No repeated toxicity study is available on Tris(2 -hydroxyethyl) isocyanurate triacrylate. However, data is available on propoxylated neopentylglycol diacrylate.

Evaluation of the potential toxicity of the propoxylated neopentylglycol diacrylate was studied following daily oral administration (gavage) to rats for 4 weeks (OECD 407). At 1000 mg/kg/day, the test item was clinically well-tolerated and no relevant findings were noted at clinical pathology. Under the experimental conditions of the study, the No Observed Adverse Effect Level (NOAEL) was established at 1000 mg/kg/day.

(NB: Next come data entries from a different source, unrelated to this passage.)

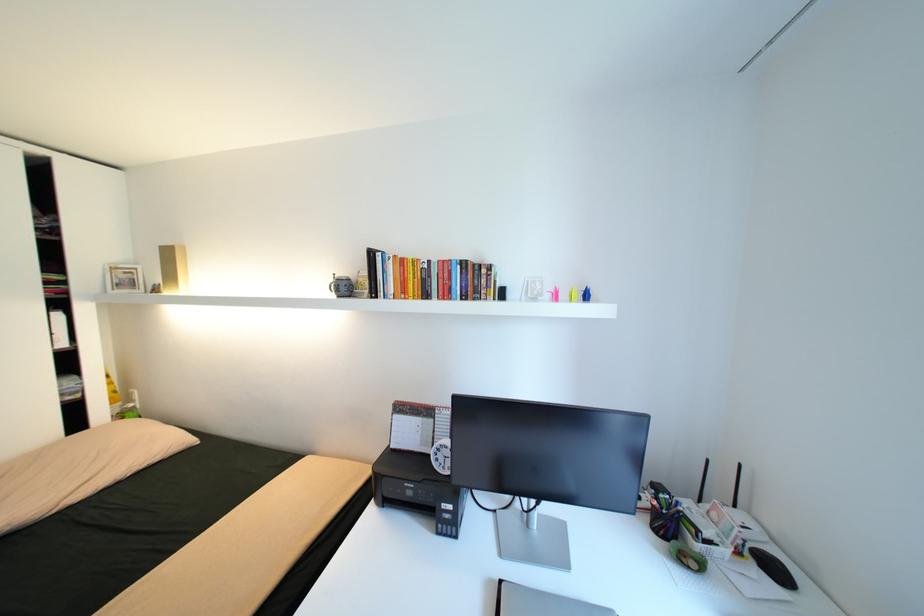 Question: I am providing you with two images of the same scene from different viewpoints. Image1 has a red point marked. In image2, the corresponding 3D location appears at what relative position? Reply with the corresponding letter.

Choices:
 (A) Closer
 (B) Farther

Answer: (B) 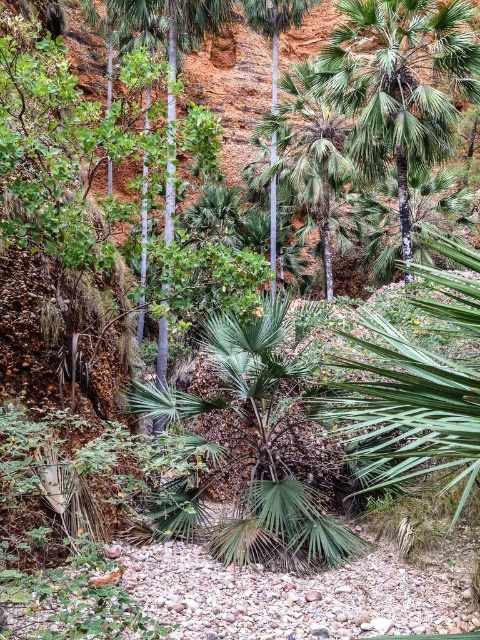 Does green leafy palm tree at upper center appear under green leafy palm tree at center?

Correct, green leafy palm tree at upper center is located below green leafy palm tree at center.

At what (x,y) coordinates should I click in order to perform the action: click on green leafy palm tree at upper center. Please return your answer as a coordinate pair (x, y). The width and height of the screenshot is (480, 640). Looking at the image, I should click on (400, 83).

Locate an element on the screen. Image resolution: width=480 pixels, height=640 pixels. green leafy palm tree at upper center is located at coordinates 400,83. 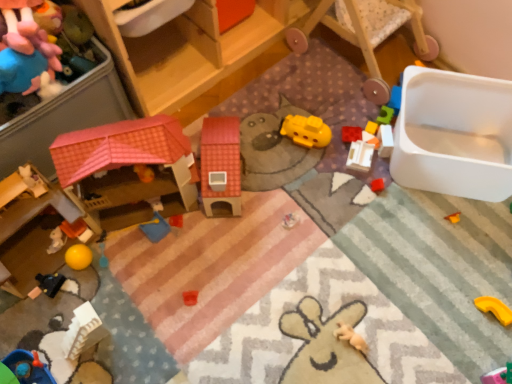 Find the location of a particular element. The height and width of the screenshot is (384, 512). vacant space that's between yellow rubber toy at lower right, positioned as the 11th toy in left-to-right order, and white plastic building at center-right, positioned as the 4th toy in right-to-left order is located at coordinates (423, 231). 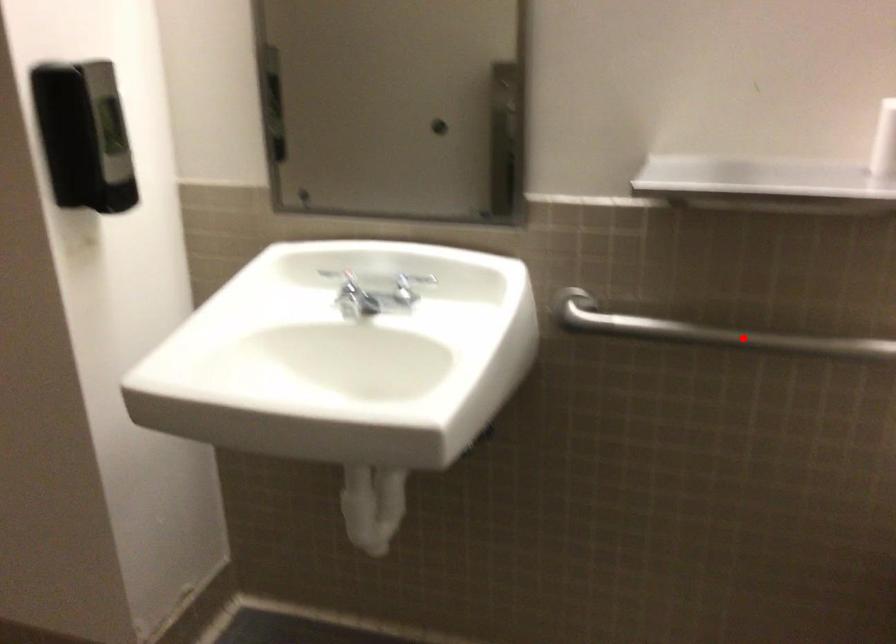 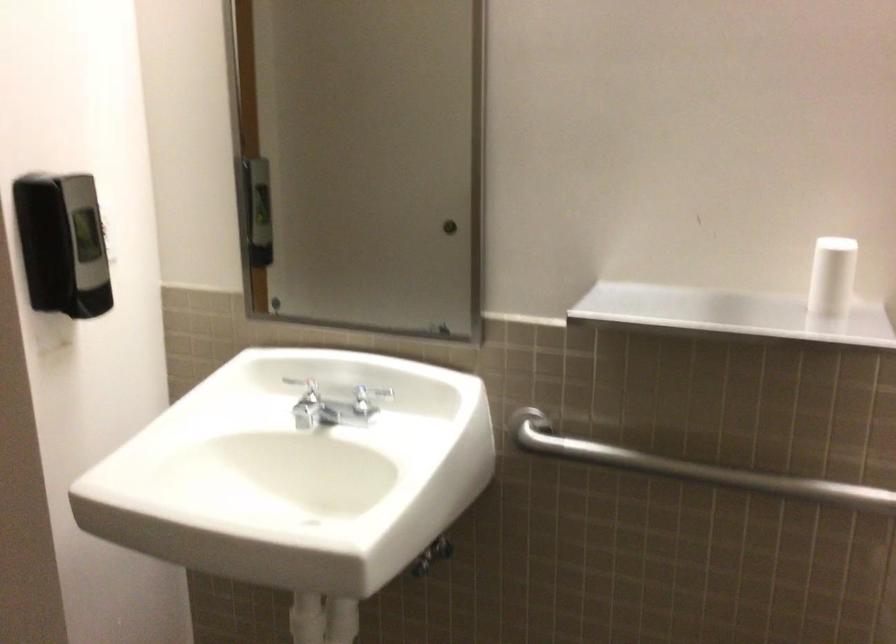 Where in the second image is the point corresponding to the highlighted location from the first image?

(691, 468) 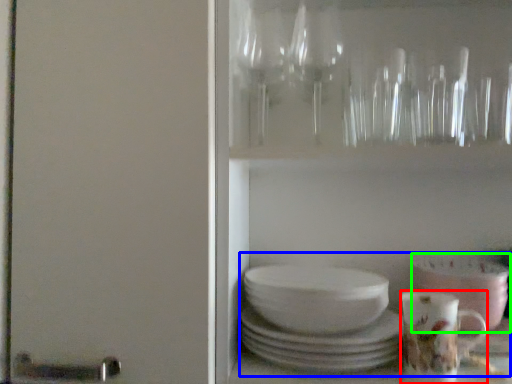 Question: Estimate the real-world distances between objects in this image. Which object is farther from coffee cup (highlighted by a red box), tea set (highlighted by a blue box) or bowl (highlighted by a green box)?

Choices:
 (A) tea set
 (B) bowl

Answer: (A) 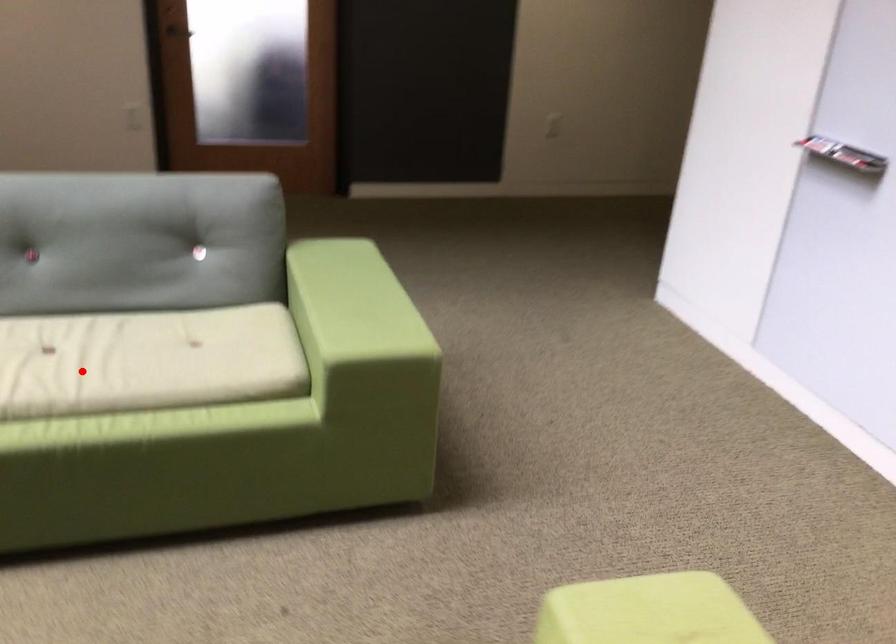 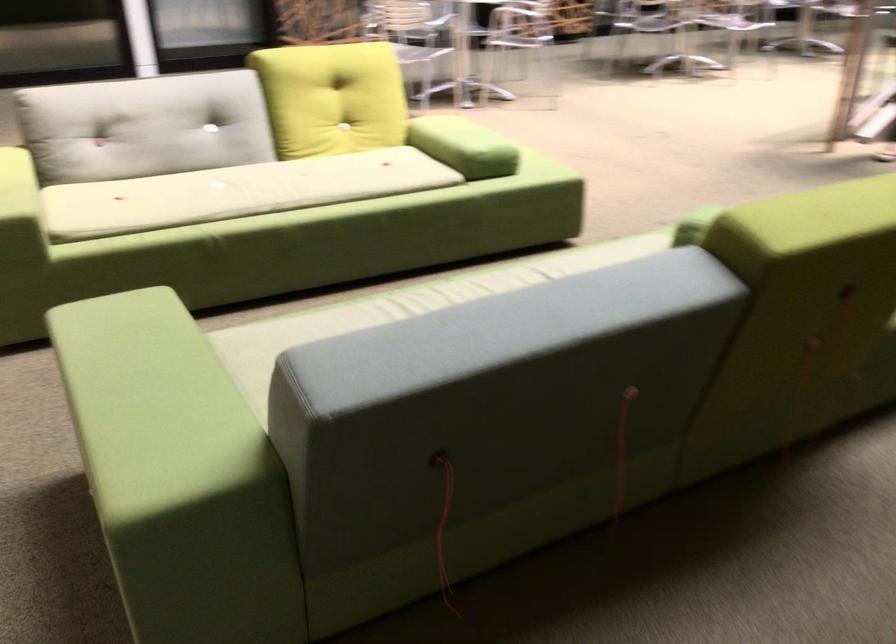 Where in the second image is the point corresponding to the highlighted location from the first image?

(401, 308)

Key value for chemical safety assessment

Repeated dose toxicity: via oral route - systemic effects

Link to relevant study records
Reference
Endpoint:
short-term repeated dose toxicity: oral
Type of information:
experimental study
Adequacy of study:
key study
Study period:
10 august 2012 - 11 December 2012
Reliability:
1 (reliable without restriction)
Rationale for reliability incl. deficiencies:
guideline study
Qualifier:
according to
Guideline:
OECD Guideline 407 (Repeated Dose 28-Day Oral Toxicity in Rodents)
Deviations:
no
Qualifier:
according to
Guideline:
EU Method B.7 (Repeated Dose (28 Days) Toxicity (Oral))
Deviations:
no
GLP compliance:
yes (incl. certificate)
Limit test:
no
Species:
rat
Strain:
Sprague-Dawley
Sex:
male/female
Details on test animals and environmental conditions:
TEST ANIMALS
- Source: breeder: Charles River Laboratories France, l’Arbresle, France
- Age at study initiation: approximately 6 weeks old
- Mean body weight at study initiation: the males had a mean body weight of 194 g (range: 181 g to 207 g) and the females had a mean body weight of 170 g (range: 155 g to 185 g)
- Fasting period before study: no
- Housing: the animals were housed by five in polycarbonate cages with stainless steel lids
- Diet: SSNIFF R/M-H pelleted diet (free access)
- Water: tap water filtered with a 0.22 µm filter (free access)
- Acclimation period: 7 days before the beginning of the study.

ENVIRONMENTAL CONDITIONS
- Temperature (°C): 22 ± 2°C
- Humidity (%): 50 ± 20%
- Air changes (per hr): approximately 12 cycles/hour of filtered, non-recycled air
- Photoperiod (hrs dark / hrs light): 12 h/12 h.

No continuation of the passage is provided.